#### DIRECTIONS FOR THIS TASK
Please retype all of the entries that follow, leaving the images out.

[[ GIVEN DATA, beginning ]]

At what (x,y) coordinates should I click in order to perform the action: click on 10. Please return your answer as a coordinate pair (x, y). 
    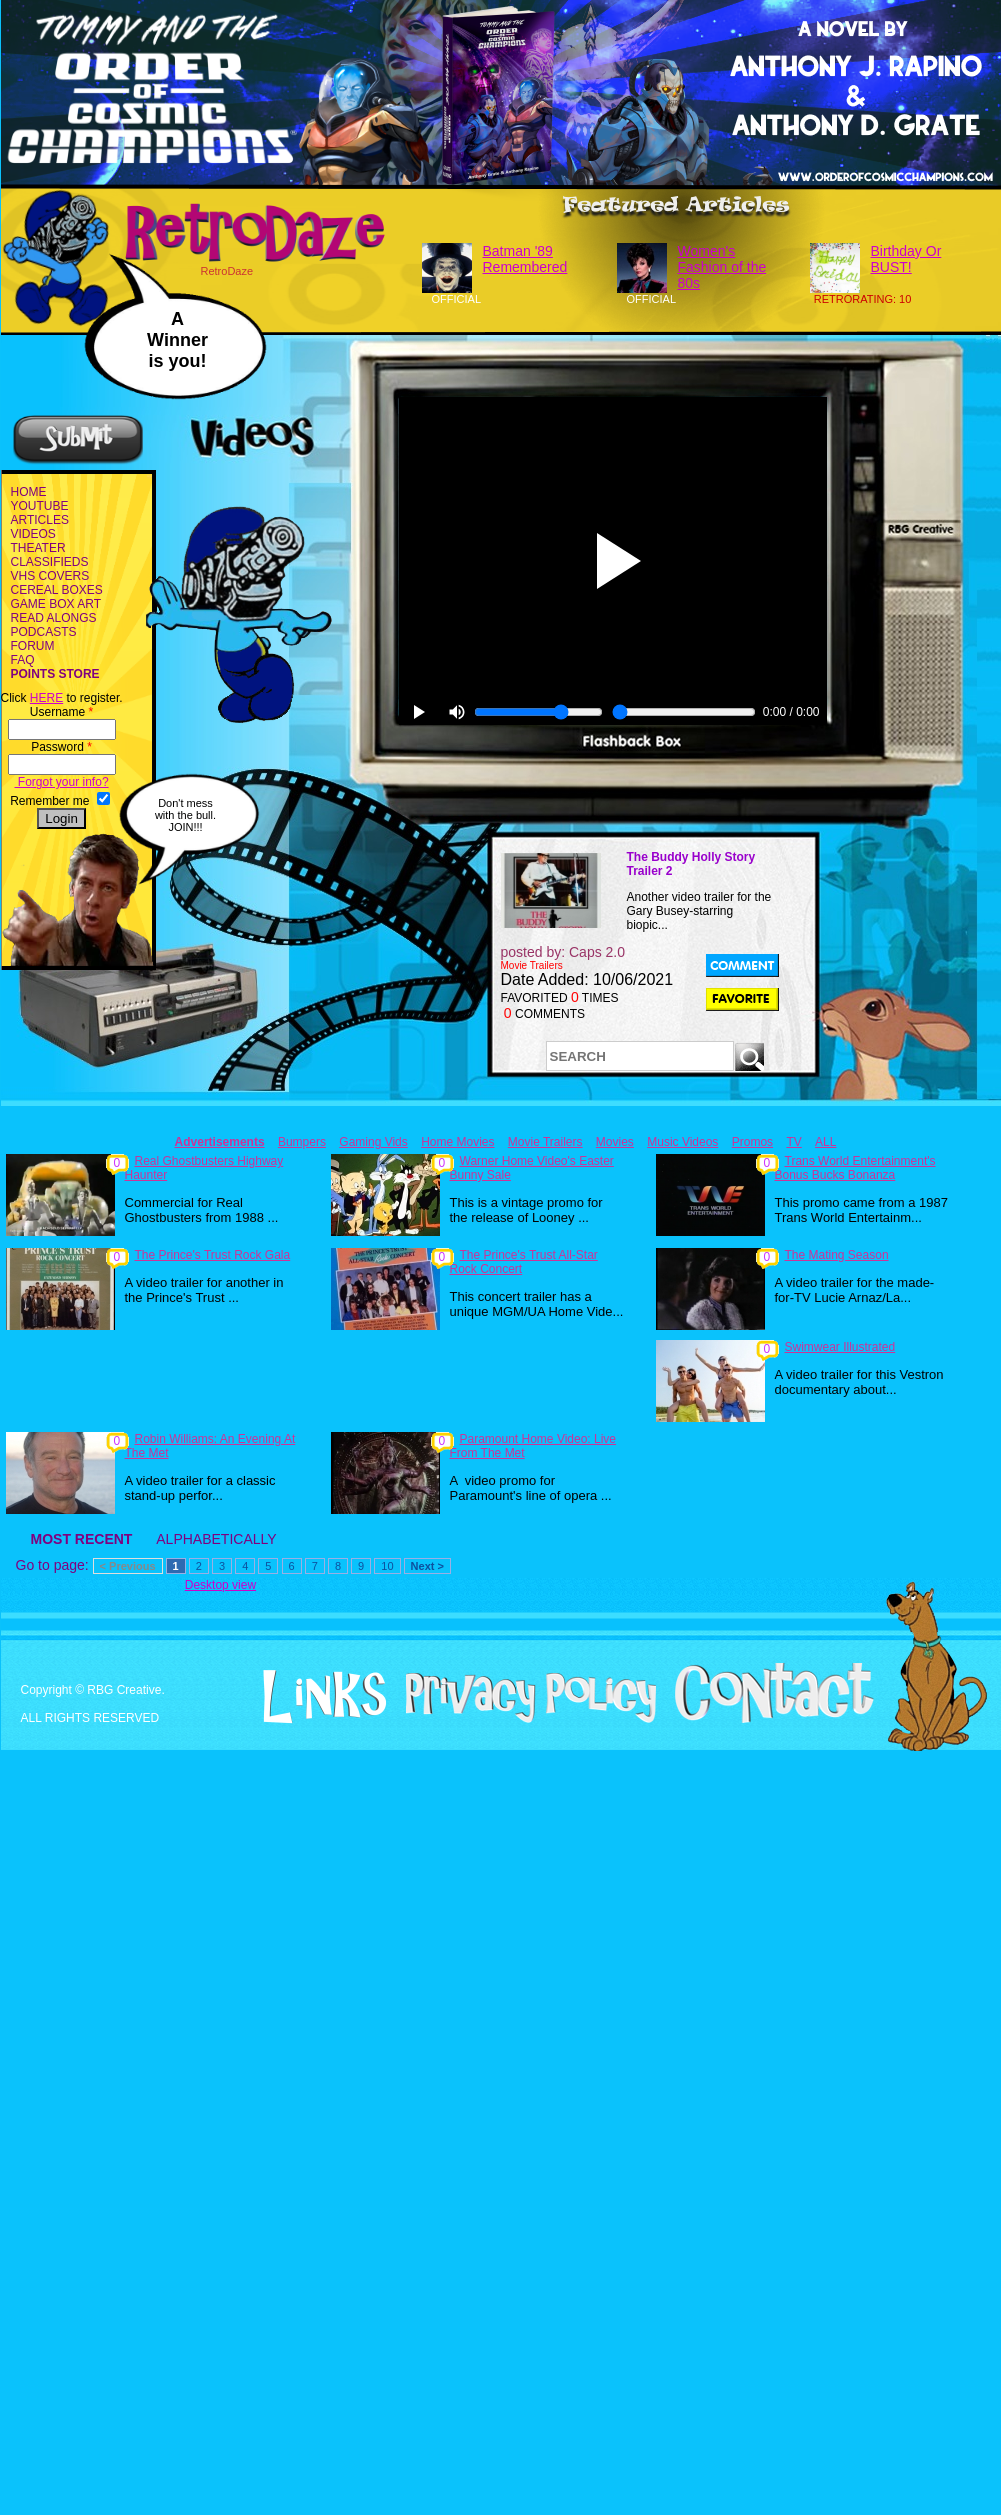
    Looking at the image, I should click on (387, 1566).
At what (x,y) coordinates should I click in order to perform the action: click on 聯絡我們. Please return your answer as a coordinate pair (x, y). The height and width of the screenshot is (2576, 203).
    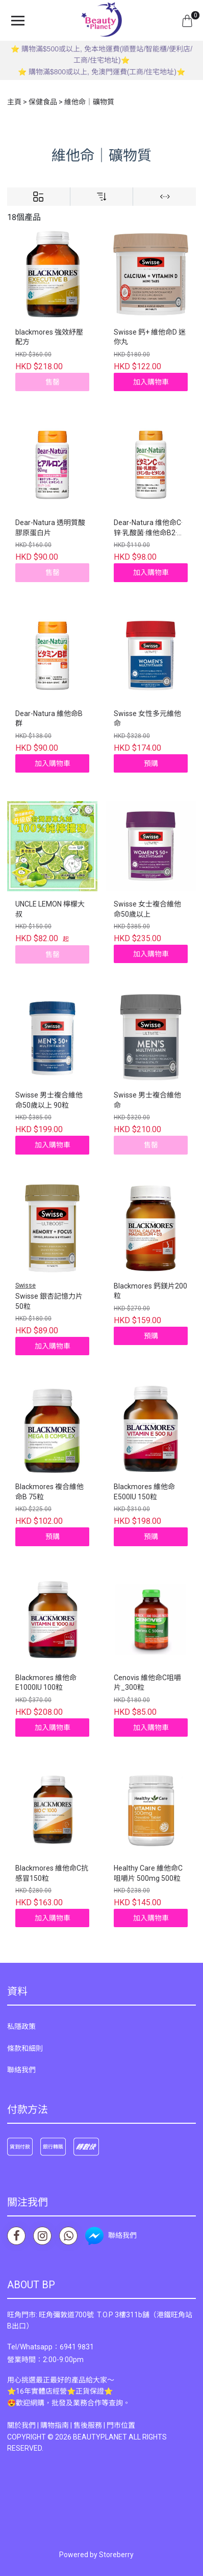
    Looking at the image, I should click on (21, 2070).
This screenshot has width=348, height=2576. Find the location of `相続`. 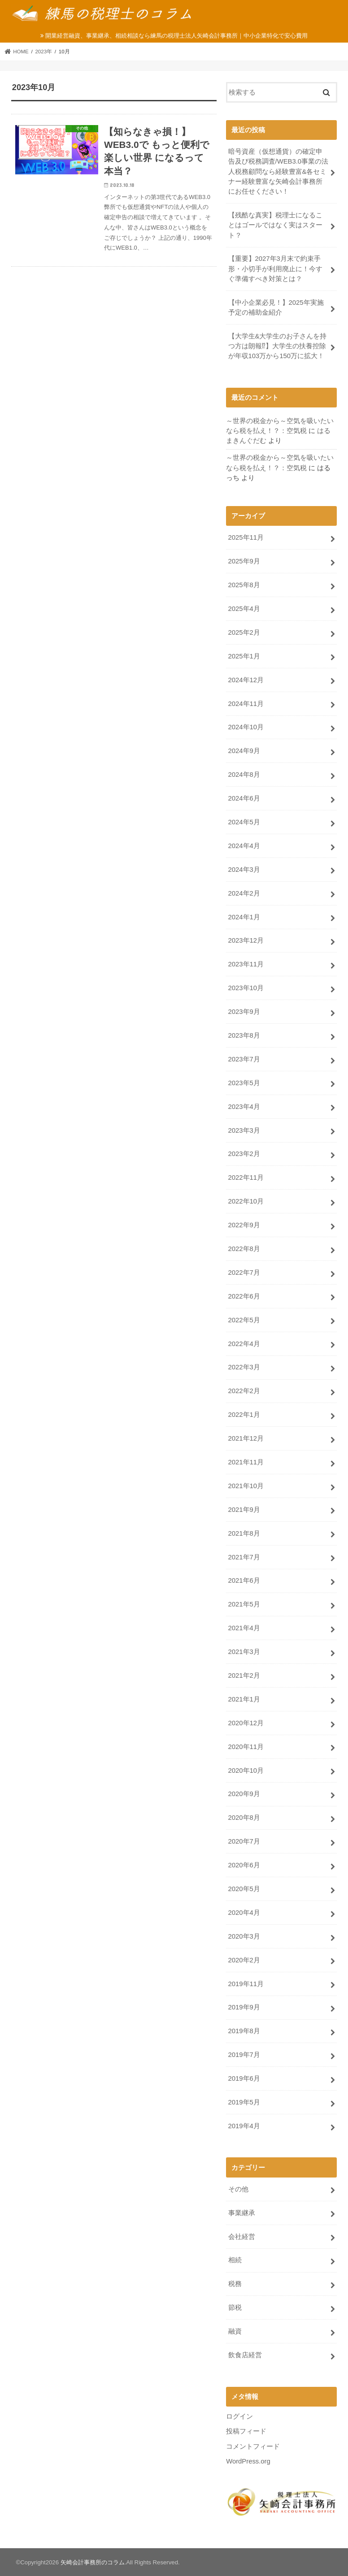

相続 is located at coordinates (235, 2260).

[[ GIVEN DATA, end ]]

#### OUTPUT FOR THIS TASK
At what (x,y) coordinates should I click in order to perform the action: click on 10. Please return your answer as a coordinate pair (x, y). 
    Looking at the image, I should click on (387, 1566).
At what (x,y) coordinates should I click in order to perform the action: click on 聯絡我們. Please return your answer as a coordinate pair (x, y). The height and width of the screenshot is (2576, 203).
    Looking at the image, I should click on (21, 2070).
This screenshot has width=348, height=2576. Find the location of `相続`. 

相続 is located at coordinates (235, 2260).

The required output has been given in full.